More than 90,000 mail ballots for the APWU contract were tallied yesterday by the American Arbitration Association.
by James Parks, May 12, 2011
By a margin of more than three-to-one, members of the Postal Workers (APWU) ratified a new four-and-one-half-year contract with the U.S. Postal Service (USPS) that calls for increasing wages by 3.5 percent over term, creates new positions and provides job security.
APWU President Cliff Guffey said that as a result of the new contract, the Postal Service will begin hiring again for the first time in many years. In addition, he said, the union was “able to retain protection against layoffs, bring back thousands of jobs in each craft, and limit excessing.”

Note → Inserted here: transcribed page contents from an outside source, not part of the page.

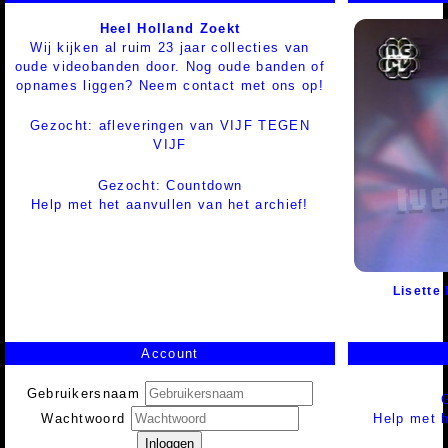
Heel Holland Zoekt
Wij kijken al ruim 23 jaar collecties van
oude videobanden door. Nog oude banden of
opnames liggen? Neem contact met ons op!
Gezocht: afleveringen van VIJF TEGEN
VIJF
Gezocht: Countdown
Help met het aanvullen van het archief!
Lisette 
Account
Gebruikersnaam
Help met h
Wachtwoord
Inloggen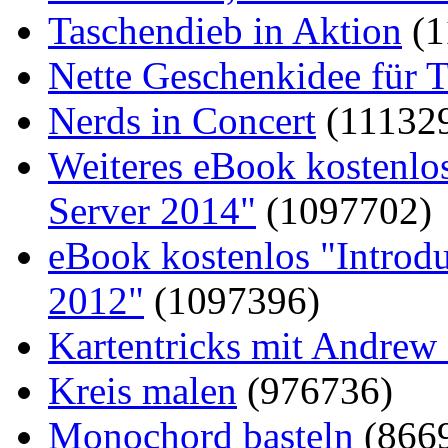
Taschendieb in Aktion
(1
Nette Geschenkidee für T
Nerds in Concert
(11132
Weiteres eBook kostenlo
Server 2014"
(1097702)
eBook kostenlos "Introd
2012"
(1097396)
Kartentricks mit Andrew
Kreis malen
(976736)
Monochord basteln
(866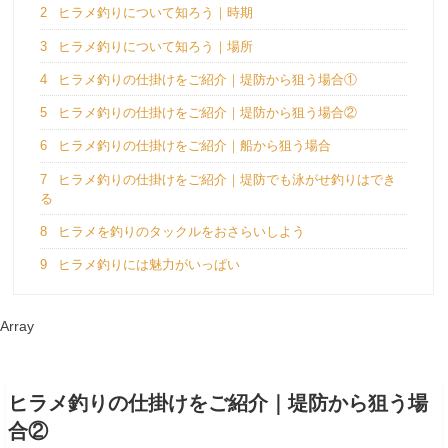
2
ヒラメ釣りについて知ろう｜時期
3
ヒラメ釣りについて知ろう｜場所
4
ヒラメ釣りの仕掛けをご紹介｜堤防から狙う場合①
5
ヒラメ釣りの仕掛けをご紹介｜堤防から狙う場合②
6
ヒラメ釣りの仕掛けをご紹介｜船から狙う場合
7
ヒラメ釣りの仕掛けをご紹介｜堤防でも泳がせ釣りはでき
る
8
ヒラメを釣りのタックルをおさらいしよう
9
ヒラメ釣りには魅力がいっぱい
Array
ヒラメ釣りの仕掛けをご紹介｜堤防から狙う場
合②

New positions for non-career postal support employees will be created under the agreement, Guffey said. These employees will have the opportunity to join the permanent, career workforce by seniority, he said, explaining that they will be part of the APWU bargaining unit and will receive regular salary raises, health benefits, and leave.
The agreement also includes protections against layoffs for career employees on the rolls as of Nov. 20, 2010, and calls for 1,100 call center jobs that had been contracted out to return to the APWU bargaining unit.
New contracting out provisions will give the union the opportunity to develop proposals to compete with contractors for work. If APWU-represented employees can perform the work less expensively than contractors, the work must be performed by the APWU-represented employees, according to the union’s summary of the contract.
The contract covers some 176,000 USPS employees. More than 90,000 APWU members returned mail ballots in the month-long vote.